And so here James and John, seeing the Samaritan disrespect, immediately become furious and ask Jesus if they should call down judgment on these folks. Who knows what made them think they could call down “fire from heaven” and get it but apparently they did conclude that if Jesus told them to call down fire, fire would come. Not to put too fine a point on it but this was not exactly what Jesus had in mind.
Indeed, once again Luke was clever in composing this account. Notice that in verse 51 Jesus senses that “the time approached for him to be taken up TO HEAVEN.” Now, not 3 verses later, James and John want to call down fire FROM HEAVEN. Just what did James and John think heaven contained? Jesus was headed toward heaven to become the ultimate cosmic decanter of grace and mercy unto salvation. THAT is what the heavens were soon to become thanks to the gracious work of Jesus through his sacrifice. James and John saw the heavenly realms as anything but gracious.
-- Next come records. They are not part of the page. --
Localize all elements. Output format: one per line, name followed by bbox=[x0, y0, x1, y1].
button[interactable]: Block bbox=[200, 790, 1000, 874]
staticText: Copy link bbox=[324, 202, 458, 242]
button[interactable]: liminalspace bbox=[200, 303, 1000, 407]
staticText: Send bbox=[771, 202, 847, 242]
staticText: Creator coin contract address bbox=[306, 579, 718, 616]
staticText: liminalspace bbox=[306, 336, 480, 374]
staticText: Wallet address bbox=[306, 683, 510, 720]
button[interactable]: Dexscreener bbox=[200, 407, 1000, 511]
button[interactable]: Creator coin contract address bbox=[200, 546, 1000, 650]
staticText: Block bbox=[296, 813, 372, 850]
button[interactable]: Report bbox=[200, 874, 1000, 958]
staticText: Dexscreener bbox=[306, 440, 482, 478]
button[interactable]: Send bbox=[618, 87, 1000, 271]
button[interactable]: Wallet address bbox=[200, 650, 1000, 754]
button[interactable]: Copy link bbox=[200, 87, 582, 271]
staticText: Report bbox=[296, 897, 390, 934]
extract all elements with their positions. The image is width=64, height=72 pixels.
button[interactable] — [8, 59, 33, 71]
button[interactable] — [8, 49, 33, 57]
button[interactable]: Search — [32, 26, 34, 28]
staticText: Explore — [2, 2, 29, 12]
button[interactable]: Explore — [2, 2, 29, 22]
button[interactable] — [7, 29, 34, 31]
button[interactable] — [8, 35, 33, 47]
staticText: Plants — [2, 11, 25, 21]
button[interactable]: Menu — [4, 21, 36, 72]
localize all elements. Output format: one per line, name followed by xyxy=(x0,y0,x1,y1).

Indeed, they saw it as a kind of divine arsenal to fry greasy sinners like the Samaritans.
It seems like in the Church today something of this same tension exists. As preachers, we need always to wonder what conception of the divine realm we inculcate into our people. Do people see the God of heaven as a gracious and compassionate God in Christ? Or do they see God as the one holding up the rolled-up newspaper ready and eager to swat every little infraction that occurs? True, we don’t want the extreme of God as a kindly old softy who is incapable of being perturbed (much less angered). In a world of genocide and terrorism and starving children, we need a God with spine. But what is the fundamental disposition of our God in Christ?
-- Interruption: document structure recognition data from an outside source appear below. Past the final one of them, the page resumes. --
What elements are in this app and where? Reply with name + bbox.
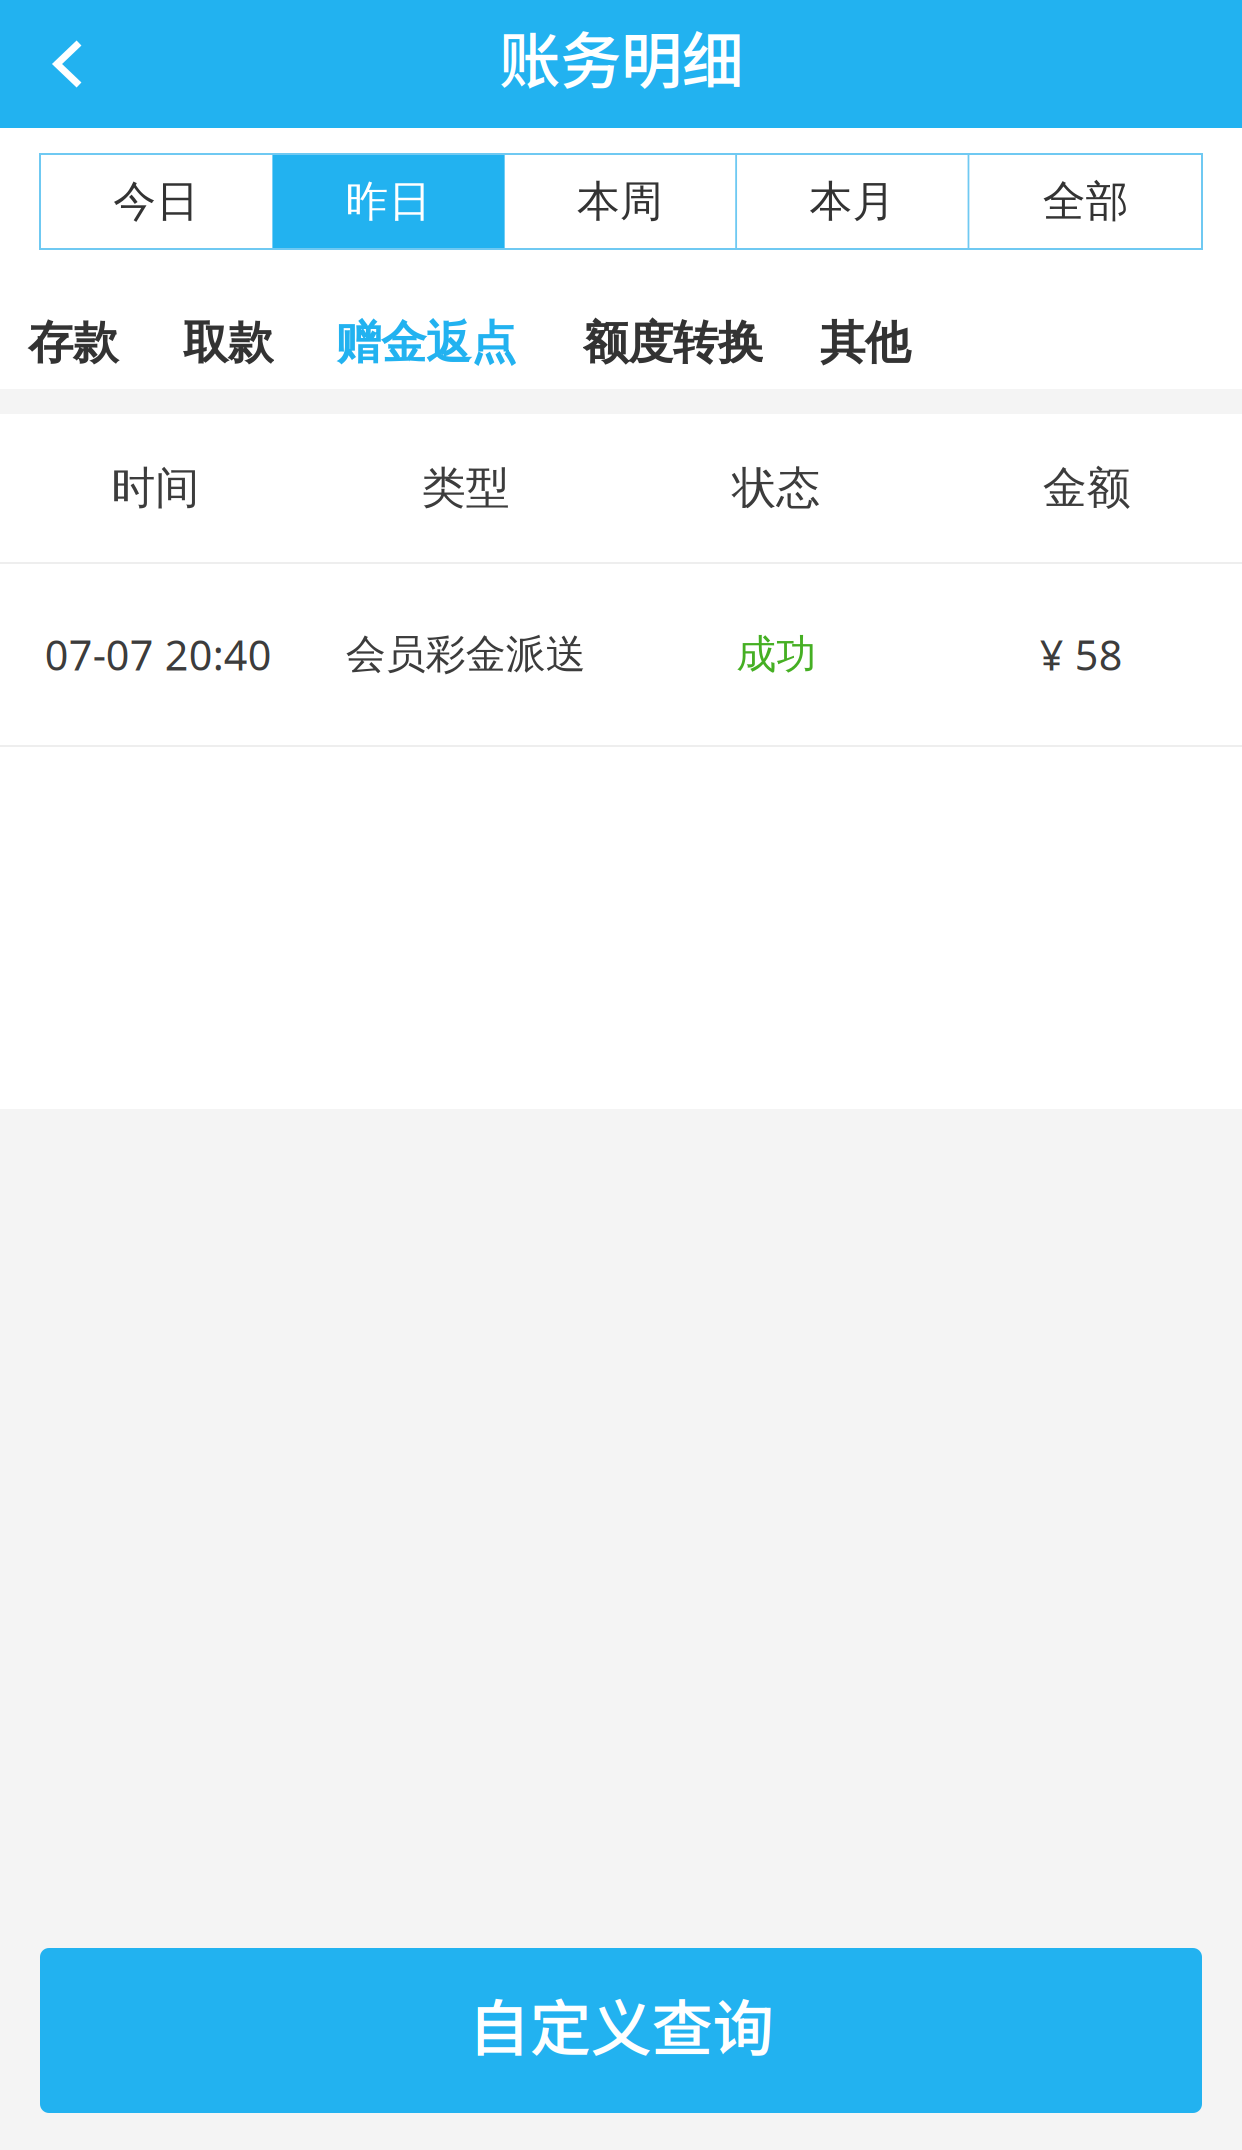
button[interactable]: 昨日 xyxy=(272,154,505,249)
button[interactable]: Back xyxy=(0,21,109,107)
button[interactable]: 自定义查询 xyxy=(40,1948,1202,2113)
staticText: 状态 xyxy=(732,461,820,515)
staticText: 存款 xyxy=(28,315,118,371)
staticText: 账务明细 xyxy=(499,12,743,101)
staticText: 成功 xyxy=(736,630,816,679)
staticText: 自定义查询 xyxy=(468,1980,774,2068)
button[interactable]: 存款 xyxy=(28,308,118,378)
staticText: 赠金返点 xyxy=(336,315,516,371)
staticText: 本月 xyxy=(809,175,895,228)
staticText: 昨日 xyxy=(346,175,432,228)
button[interactable]: 取款 xyxy=(183,308,273,378)
button[interactable]: 今日 xyxy=(40,154,272,249)
staticText: 取款 xyxy=(183,315,273,371)
button[interactable]: 全部 xyxy=(970,154,1202,249)
staticText: 类型 xyxy=(422,461,510,515)
staticText: 金额 xyxy=(1043,461,1131,515)
button[interactable]: 额度转换 xyxy=(583,308,763,378)
staticText: 07-07 20:40 xyxy=(45,627,272,682)
staticText: ¥ 58 xyxy=(1040,627,1123,682)
staticText: 其他 xyxy=(820,315,910,371)
staticText: 时间 xyxy=(111,461,199,515)
button[interactable]: 其他 xyxy=(820,308,910,378)
staticText: 会员彩金派送 xyxy=(346,630,586,679)
staticText: 额度转换 xyxy=(583,315,763,371)
staticText: 本周 xyxy=(577,175,663,228)
staticText: 今日 xyxy=(113,175,199,228)
button[interactable]: 赠金返点 xyxy=(336,308,516,378)
button[interactable]: 本周 xyxy=(505,154,737,249)
button[interactable]: 本月 xyxy=(737,154,970,249)
staticText: 全部 xyxy=(1043,175,1129,228)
We know what James and John thought. But we also know that Jesus rebuked them.
Therein lies a truth to savor.
Questions to Answer / Issues to Address
In Luke 9:54 Jesus rebuked James and John for their Rambo-esque desire to fry off a few Samaritans. As noted elsewhere in these sermon starters, the reason for that was clear enough: Jesus was on his way to Jerusalem to save all people (including Samaritans, therefore) and so it made no sense for Jesus to kill in judgment the very people for whom he was soon going to die in mercy and grace.
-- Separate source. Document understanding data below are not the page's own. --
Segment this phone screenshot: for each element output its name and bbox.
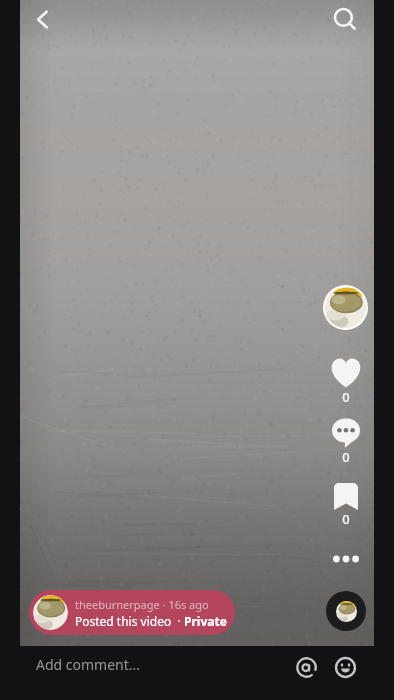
button[interactable]: More options — [320, 540, 371, 578]
button[interactable]: Emoji — [325, 647, 365, 687]
button[interactable]: Profile — [323, 285, 368, 330]
button[interactable]: Back — [23, 0, 61, 38]
button[interactable]: Search — [326, 0, 364, 38]
staticText: 0 — [342, 388, 350, 406]
button[interactable]: Music — [326, 591, 366, 631]
staticText: Add comment... — [36, 655, 141, 674]
staticText: theeburnerpage · 16s ago — [75, 597, 209, 612]
button[interactable]: Add comment... — [16, 646, 280, 682]
button[interactable]: Like — [320, 357, 371, 406]
button[interactable]: theeburnerpage · 16s ago — [29, 590, 235, 635]
staticText: 0 — [342, 448, 350, 466]
staticText: 0 — [342, 510, 350, 528]
button[interactable]: Comments — [320, 418, 371, 466]
staticText: Private — [184, 613, 227, 629]
button[interactable]: Mention someone — [286, 647, 326, 687]
button[interactable]: Save — [320, 483, 371, 528]
staticText: Posted this video · — [75, 613, 184, 629]
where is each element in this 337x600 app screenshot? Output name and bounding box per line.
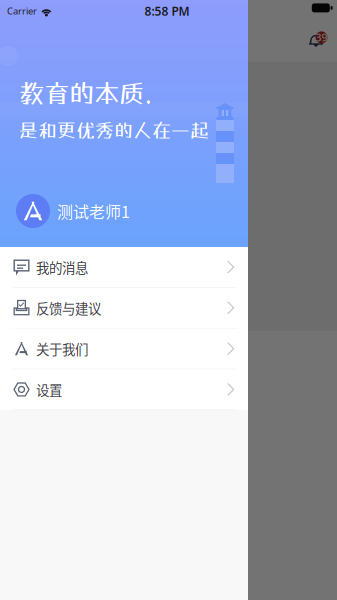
staticText: 39 [316,30,328,44]
staticText: 测试老师1 [57,199,130,223]
staticText: 反馈与建议 [36,298,101,318]
button[interactable]: 我的消息 [0,247,248,288]
staticText: Carrier [7,5,37,17]
staticText: 教育的本质， [19,78,169,108]
button[interactable]: 关于我们 [0,329,248,369]
staticText: 我的消息 [36,257,88,277]
staticText: 设置 [36,380,62,399]
button[interactable]: 测试老师1 [0,186,248,236]
staticText: 是和更优秀的人在一起 [19,119,209,141]
button[interactable]: 设置 [0,369,248,410]
staticText: 关于我们 [36,339,88,358]
button[interactable]: Notifications [309,26,337,53]
button[interactable]: 反馈与建议 [0,288,248,329]
staticText: 8:58 PM [144,3,190,19]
Given that, it may seem a little odd to see this same Jesus immediately pivot from that to verses 57-62 in which Jesus seems downright off-putting when it comes to the kingdom of God. The same Jesus who was deferentially kind toward rude Samaritans who refused to welcome him now seems a bit rude toward some folks who seem eager to hop onto his kingdom bandwagon. Two people volunteer with earnest zeal to follow Jesus and a third person is directly called at Jesus’ initiation. Their reasons for being rejected—or at least seriously put off—by Jesus vary a little but none of the reasons seems outlandish.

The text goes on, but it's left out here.